- [PROBLEM DESCRIPTION]:
Without copying any pictures, restate exactly the lines from the start of the records through the line containing "感想であり、効果効能を保証するものではありません。".

- [PROVIDED INFORMATION]:
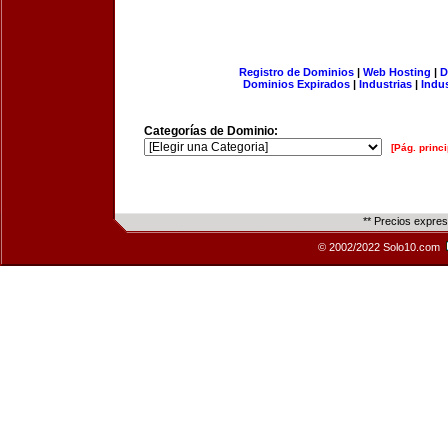
Registro de Dominios
|
Web Hosting
|
D
Dominios Expirados
|
Industrias
|
Indu
Categorías de Dominio:
[Pág. princi
** Precios expre
© 2002/2022 Solo10.com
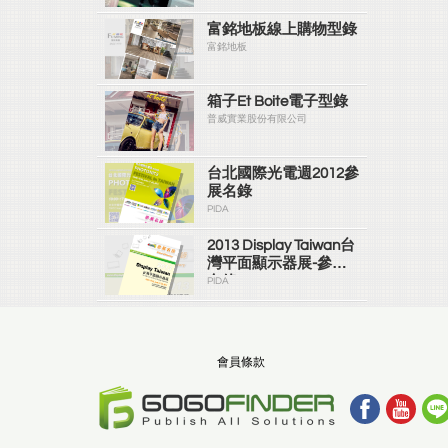
富銘地板線上購物型錄
富銘地板
箱子Et Boite電子型錄
普威實業股份有限公司
台北國際光電週2012參
展名錄
PIDA
2013 Display Taiwan台
灣平面顯示器展-參展
名錄
PIDA
會員條款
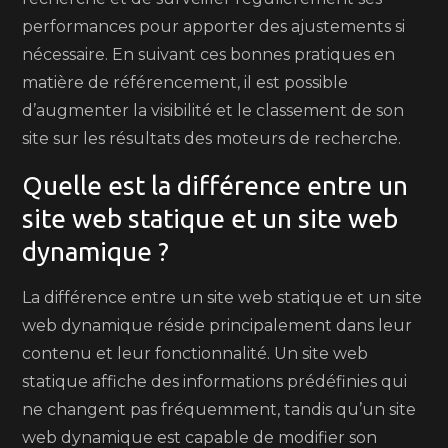
performances pour apporter des ajustements si
nécessaire. En suivant ces bonnes pratiques en
matière de référencement, il est possible
d’augmenter la visibilité et le classement de son
site sur les résultats des moteurs de recherche.
Quelle est la différence entre un
site web statique et un site web
dynamique ?
La différence entre un site web statique et un site
web dynamique réside principalement dans leur
contenu et leur fonctionnalité. Un site web
statique affiche des informations prédéfinies qui
ne changent pas fréquemment, tandis qu’un site
web dynamique est capable de modifier son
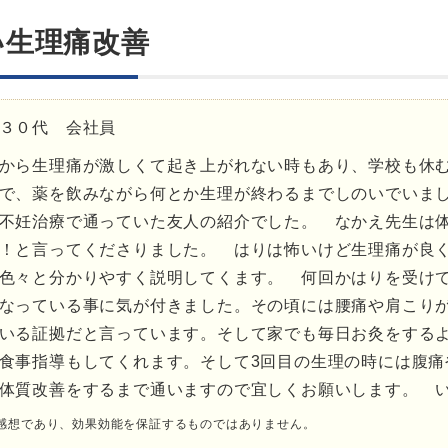
い生理痛改善
３０代 会社員
から生理痛が激しくて起き上がれない時もあり、学校も休
で、薬を飲みながら何とか生理が終わるまでしのいでいま
不妊治療で通っていた友人の紹介でした。 なかえ先生は
！と言ってくださりました。 はりは怖いけど生理痛が良
色々と分かりやすく説明してくます。 何回かはりを受け
なっている事に気が付きました。その頃には腰痛や肩こり
いる証拠だと言っています。そして家でも毎日お灸をする
食事指導もしてくれます。そして3回目の生理の時には腹痛
体質改善をするまで通いますので宜しくお願いします。 
感想であり、効果効能を保証するものではありません。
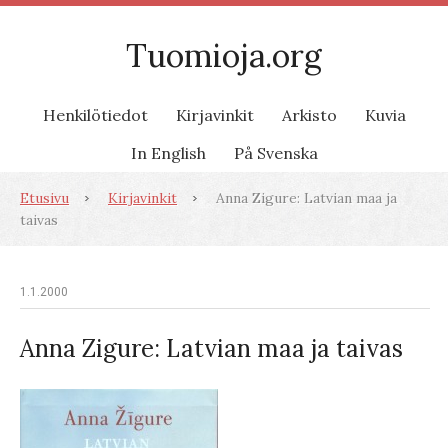
Tuomioja.org
Henkilötiedot
Kirjavinkit
Arkisto
Kuvia
In English
På Svenska
Etusivu
Kirjavinkit
Anna Zigure: Latvian maa ja
taivas
1.1.2000
Anna Zigure: Latvian maa ja taivas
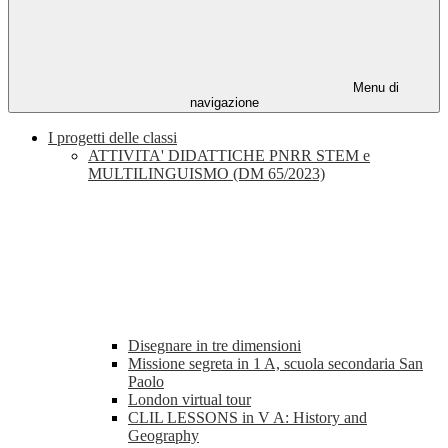
Menu di
navigazione
I progetti delle classi
ATTIVITA' DIDATTICHE PNRR STEM e
MULTILINGUISMO (DM 65/2023)
Disegnare in tre dimensioni
Missione segreta in 1 A, scuola secondaria San
Paolo
London virtual tour
CLIL LESSONS in V A: History and
Geography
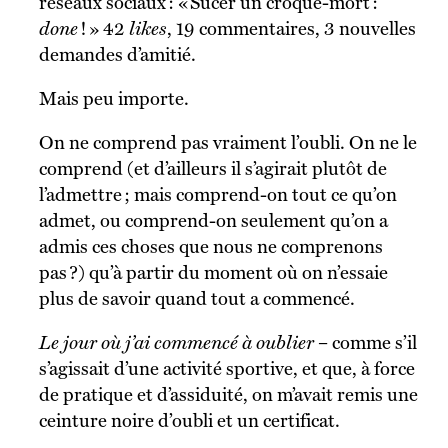
réseaux sociaux : « Sucer un croque-mort :
done
! » 42
likes
, 19 commentaires, 3 nouvelles
demandes d’amitié.
Mais peu importe.
On ne comprend pas vraiment l’oubli. On ne le
comprend (et d’ailleurs il s’agirait plutôt de
l’admettre ; mais comprend-on tout ce qu’on
admet, ou comprend-on seulement qu’on a
admis ces choses que nous ne comprenons
pas ?) qu’à partir du moment où on n’essaie
plus de savoir quand tout a commencé.
Le jour où j’ai commencé à oublier
– comme s’il
s’agissait d’une activité sportive, et que, à force
de pratique et d’assiduité, on m’avait remis une
ceinture noire d’oubli et un certificat.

- [WRITTEN ANSWER]:
Registro de Dominios
|
Web Hosting
|
D
Dominios Expirados
|
Industrias
|
Indu
Categorías de Dominio:
[Pág. princi
** Precios expre
© 2002/2022 Solo10.com
富銘地板線上購物型錄
富銘地板
箱子Et Boite電子型錄
普威實業股份有限公司
台北國際光電週2012參
展名錄
PIDA
2013 Display Taiwan台
灣平面顯示器展-參展
名錄
PIDA
會員條款
performances pour apporter des ajustements si
nécessaire. En suivant ces bonnes pratiques en
matière de référencement, il est possible
d’augmenter la visibilité et le classement de son
site sur les résultats des moteurs de recherche.
Quelle est la différence entre un
site web statique et un site web
dynamique ?
La différence entre un site web statique et un site
web dynamique réside principalement dans leur
contenu et leur fonctionnalité. Un site web
statique affiche des informations prédéfinies qui
ne changent pas fréquemment, tandis qu’un site
web dynamique est capable de modifier son
い生理痛改善
３０代 会社員
から生理痛が激しくて起き上がれない時もあり、学校も休
で、薬を飲みながら何とか生理が終わるまでしのいでいま
不妊治療で通っていた友人の紹介でした。 なかえ先生は
！と言ってくださりました。 はりは怖いけど生理痛が良
色々と分かりやすく説明してくます。 何回かはりを受け
なっている事に気が付きました。その頃には腰痛や肩こり
いる証拠だと言っています。そして家でも毎日お灸をする
食事指導もしてくれます。そして3回目の生理の時には腹痛
体質改善をするまで通いますので宜しくお願いします。 
感想であり、効果効能を保証するものではありません。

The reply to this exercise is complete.